Whenever I have the chance, I take time to get to know someone, if they let me. Even a little bit. After forty years of interviewing volunteer applicants, I’ve got the mechanics of asking questions rock solid in my skill set. But it’s my curiosity that takes the lead in those conversations, and I willingly follow where folks lead me. When circumstance doesn’t allow for those protracted and dare I say sacred encounters, I do my best to fill in the gap with a charitable imagination. Like the other day, when I was driving home from work…

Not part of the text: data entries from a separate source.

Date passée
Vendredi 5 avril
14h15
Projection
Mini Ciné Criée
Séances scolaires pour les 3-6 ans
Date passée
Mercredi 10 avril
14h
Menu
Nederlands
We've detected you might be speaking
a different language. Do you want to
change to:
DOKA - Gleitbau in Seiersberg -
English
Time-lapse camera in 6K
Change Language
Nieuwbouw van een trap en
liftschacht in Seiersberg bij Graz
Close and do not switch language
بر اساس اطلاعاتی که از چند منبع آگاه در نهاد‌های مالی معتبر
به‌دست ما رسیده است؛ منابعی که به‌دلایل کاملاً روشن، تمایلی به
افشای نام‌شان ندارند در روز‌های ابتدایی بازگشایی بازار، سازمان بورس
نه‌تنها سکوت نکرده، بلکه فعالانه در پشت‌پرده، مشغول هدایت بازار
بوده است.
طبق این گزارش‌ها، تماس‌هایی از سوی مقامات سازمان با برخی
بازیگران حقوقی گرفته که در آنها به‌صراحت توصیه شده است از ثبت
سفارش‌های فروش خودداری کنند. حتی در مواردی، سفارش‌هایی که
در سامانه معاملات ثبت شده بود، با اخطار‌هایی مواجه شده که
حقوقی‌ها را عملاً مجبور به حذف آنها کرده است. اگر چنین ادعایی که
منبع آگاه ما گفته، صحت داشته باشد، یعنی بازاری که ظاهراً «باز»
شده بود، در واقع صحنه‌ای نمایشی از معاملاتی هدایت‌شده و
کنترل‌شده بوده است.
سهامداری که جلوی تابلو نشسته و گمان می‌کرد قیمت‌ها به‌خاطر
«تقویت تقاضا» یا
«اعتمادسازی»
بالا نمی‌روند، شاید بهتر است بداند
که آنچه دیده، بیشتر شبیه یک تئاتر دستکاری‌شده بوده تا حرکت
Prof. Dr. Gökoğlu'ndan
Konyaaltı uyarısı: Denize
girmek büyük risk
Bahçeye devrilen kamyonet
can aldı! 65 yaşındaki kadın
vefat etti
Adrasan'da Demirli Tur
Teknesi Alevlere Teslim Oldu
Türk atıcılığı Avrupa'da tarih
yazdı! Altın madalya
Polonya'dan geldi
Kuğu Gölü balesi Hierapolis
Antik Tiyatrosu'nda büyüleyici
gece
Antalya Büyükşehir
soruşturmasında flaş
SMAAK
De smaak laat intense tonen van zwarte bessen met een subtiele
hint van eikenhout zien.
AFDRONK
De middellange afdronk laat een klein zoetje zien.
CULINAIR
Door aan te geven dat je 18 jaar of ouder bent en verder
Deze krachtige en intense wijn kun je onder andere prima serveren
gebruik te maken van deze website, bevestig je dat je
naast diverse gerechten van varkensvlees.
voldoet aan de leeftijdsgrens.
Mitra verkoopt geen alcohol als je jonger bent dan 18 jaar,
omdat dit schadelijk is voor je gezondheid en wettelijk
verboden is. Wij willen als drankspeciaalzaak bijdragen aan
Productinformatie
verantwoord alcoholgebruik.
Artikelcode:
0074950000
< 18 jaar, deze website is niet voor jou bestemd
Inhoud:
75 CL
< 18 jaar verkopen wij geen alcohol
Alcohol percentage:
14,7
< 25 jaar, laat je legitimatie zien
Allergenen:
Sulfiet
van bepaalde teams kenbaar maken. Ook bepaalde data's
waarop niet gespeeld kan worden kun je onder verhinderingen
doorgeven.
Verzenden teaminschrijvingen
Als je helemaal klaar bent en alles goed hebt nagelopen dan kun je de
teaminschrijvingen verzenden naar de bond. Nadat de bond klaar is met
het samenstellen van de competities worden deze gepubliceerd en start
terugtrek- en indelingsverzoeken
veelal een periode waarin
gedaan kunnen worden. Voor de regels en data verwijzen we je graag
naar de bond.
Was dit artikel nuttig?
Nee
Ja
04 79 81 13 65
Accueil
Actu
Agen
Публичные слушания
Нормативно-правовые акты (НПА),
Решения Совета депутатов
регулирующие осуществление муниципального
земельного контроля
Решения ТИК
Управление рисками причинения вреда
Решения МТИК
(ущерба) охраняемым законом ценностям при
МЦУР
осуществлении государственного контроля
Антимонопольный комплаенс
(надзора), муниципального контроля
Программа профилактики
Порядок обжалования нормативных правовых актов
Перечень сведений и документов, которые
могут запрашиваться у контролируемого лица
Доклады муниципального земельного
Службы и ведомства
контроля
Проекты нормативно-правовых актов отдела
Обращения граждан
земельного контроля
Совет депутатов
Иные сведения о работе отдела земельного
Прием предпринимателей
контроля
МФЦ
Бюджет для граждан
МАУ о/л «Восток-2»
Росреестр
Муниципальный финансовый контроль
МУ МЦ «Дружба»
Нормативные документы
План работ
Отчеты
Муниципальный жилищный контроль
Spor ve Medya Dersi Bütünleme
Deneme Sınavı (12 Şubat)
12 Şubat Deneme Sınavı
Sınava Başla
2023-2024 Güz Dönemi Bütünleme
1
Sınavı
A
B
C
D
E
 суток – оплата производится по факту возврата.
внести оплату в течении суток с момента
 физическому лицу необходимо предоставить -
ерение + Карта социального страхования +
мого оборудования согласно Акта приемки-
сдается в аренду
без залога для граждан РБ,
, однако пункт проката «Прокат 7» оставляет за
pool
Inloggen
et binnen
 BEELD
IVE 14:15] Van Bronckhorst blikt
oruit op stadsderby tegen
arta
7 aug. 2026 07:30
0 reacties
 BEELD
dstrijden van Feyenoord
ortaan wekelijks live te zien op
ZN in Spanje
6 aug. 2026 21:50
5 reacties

My commute takes me on a hilly two-lane ride cutting through farm fields and woods that hug the road and one intersection in a township that boasts a “mall” on one of the corners (it’s actually a quick-stop with two gas pumps and a modest deli counter but if the good people of Fredonia want to call it a mall, who am I to say otherwise? I’m just a visitor, passing through. I did stop once for a bag of white cheddar popcorn, back in the pre-pandemic days of eating food on the go that required licking one’s fingers. Sigh…I miss those days).
On that particular day, I was following an Amazon delivery van moving rather “not from around here” slowly when he turned into the gravel entrance of a small cemetery at the top of a hill and inched forward, looking left and right as if for the address listed on his next stop. I had so many questions rush to the front of my mind in an instant but with a string of cars behind me, couldn’t gather anymore clues without inciting a two-lane country road riot so I continued onward, curiosity unsatisfied. In the absence of facts, I let my imagination unspool across myriad possibilities, any of which would make a good story for a writer more skilled in fiction than I am. Do cemeteries have addresses? Could the package he needed to deliver have borne a fountain-pen inscribed destination that simply read “Alfred Bates, 1904 - 1975, Ninth Row on the Left, Third Stone From the Right”, like a letter from Hogwarts? How to explain that incomplete delivery to his boss back at the hub? I wish I’d given into the impulse to turn in behind him, follow him to the back row fringed in the oldest of cottonwoods. But, alas, the moment escaped me in a nod to good sense and I’ll never know what he was doing there or who, lying in repose beneath the grass, might have ordered a new set of soft bamboo sheets (sorry, that’s where my mind landed when I wondered what residents of a cemetery might need from This World, being all horizontal like they they are). Or maybe he just pulled in for a late lunch, his own bag of white cheddar popcorn waiting patiently on the seat next to him.
It goes without saying that I’ll be on the lookout for that van, or any Amazon van, when I go to work tomorrow morning. That’s one story I’d be willing to chase down.